« L’Histoire récente nous contraint à revoir l’histoire que nous nous étions inventée à rebours. Pour comprendre un domaine vers lequel la recherche nous a conduits, le sol dans ses aspects dynamiques, nous avons dû conclure que bien avant l’arrivée de l’Homme et de l’agriculture qu’il fut contraint d’inventer, la forêt existait de par toute la planète où il était possible qu’elle s’installa. Spontanément, nous avons conclu que tous les mécanismes qui régissaient la forêt devaient passer par l’évolution et le comportement du sol qui, en retour, est modifiés par la végétation qui constituait cet ensemble.

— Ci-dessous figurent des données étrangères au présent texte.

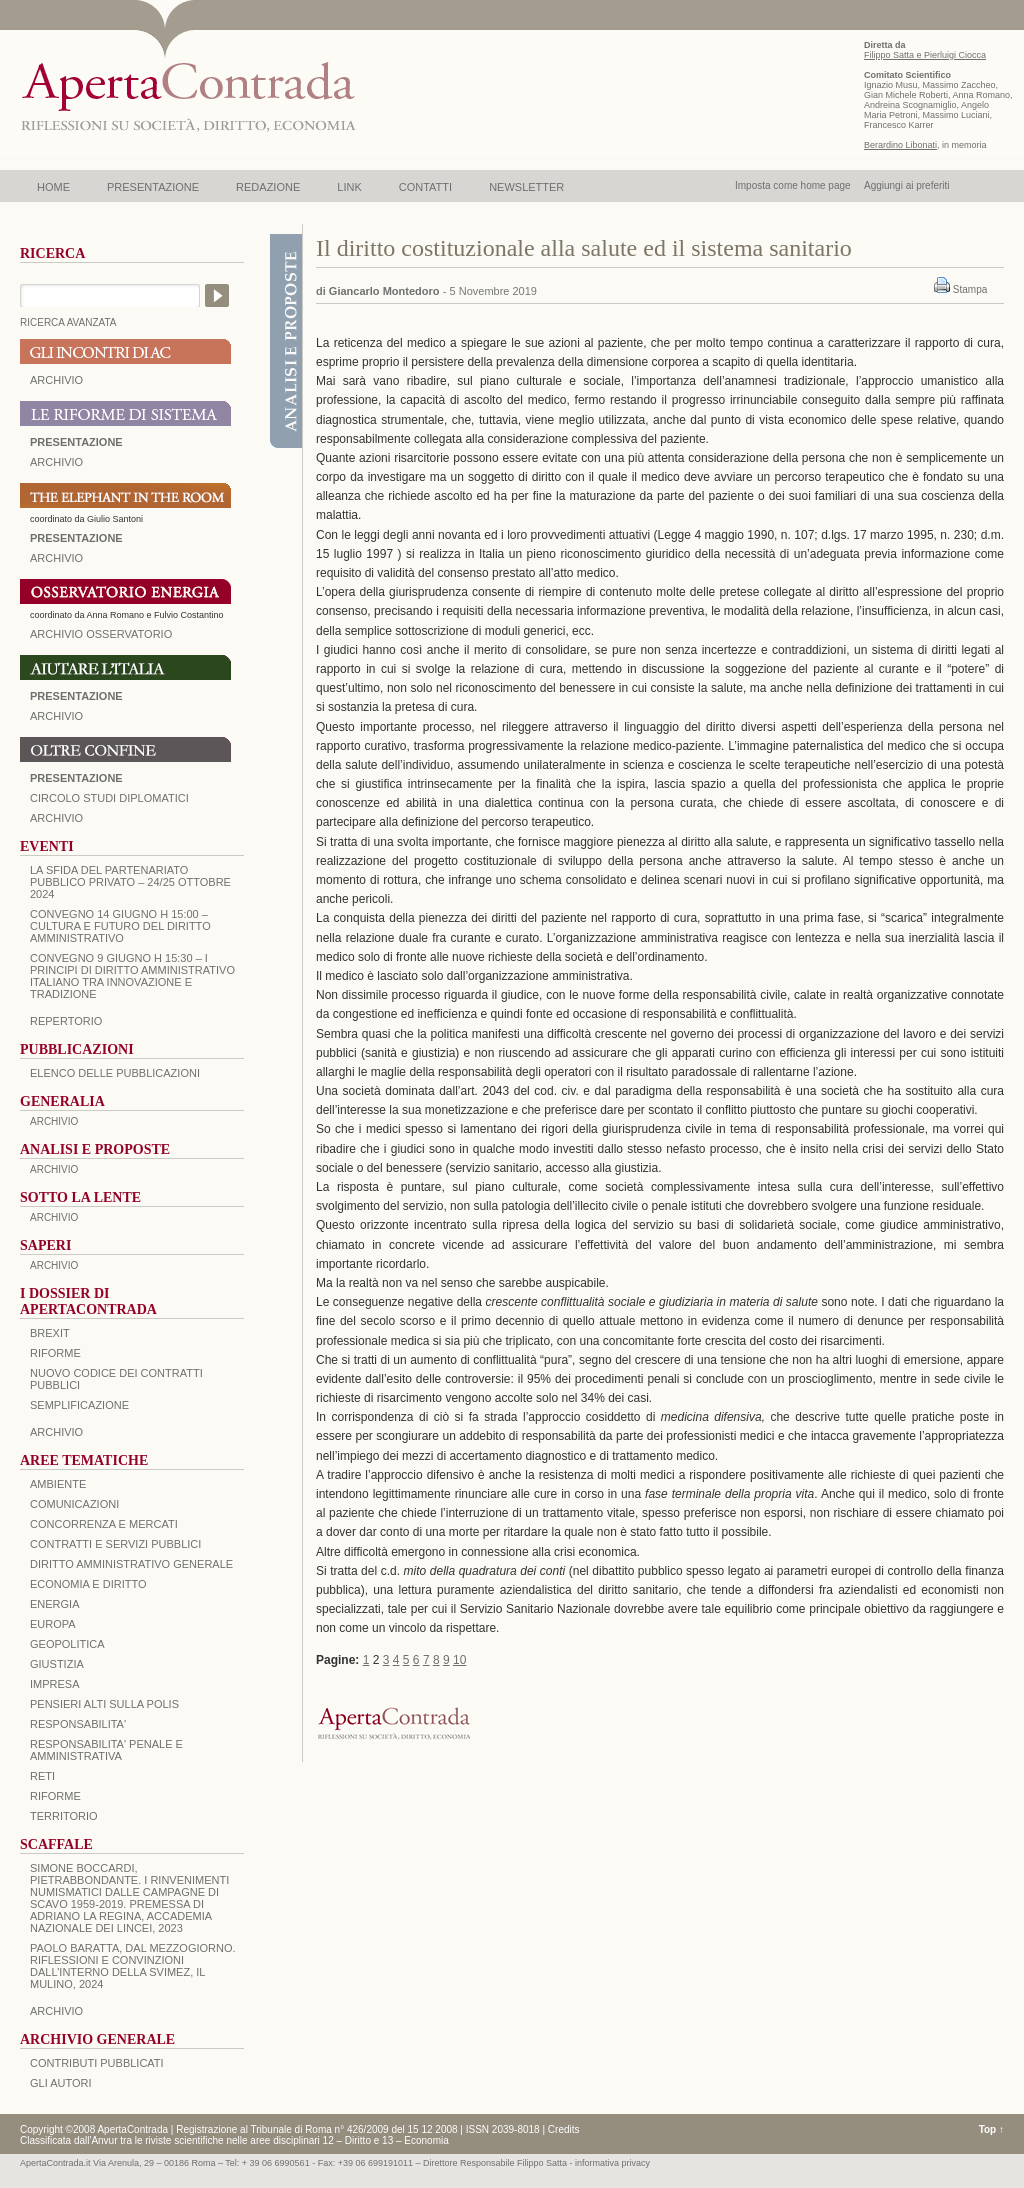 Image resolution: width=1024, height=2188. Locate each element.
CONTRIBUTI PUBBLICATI (97, 2063)
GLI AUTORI (61, 2083)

Nous avons donc émis l’hypothèse que, si durant des centaines de millions d’années la forêt avait dominé en l’absence d’agriculture, que lors de l’utilisation du sol après avoir éliminé la forêt, des dégradations importantes apparaissaient et des baisses de fertilité se perpétuaient, c’est que les mécanismes à la base de la fertilité devaient être d’origine forestière. Une telle hypothèse implique que les mécanismes responsables devraient reposer sur une base biologique plutôt que chimique. »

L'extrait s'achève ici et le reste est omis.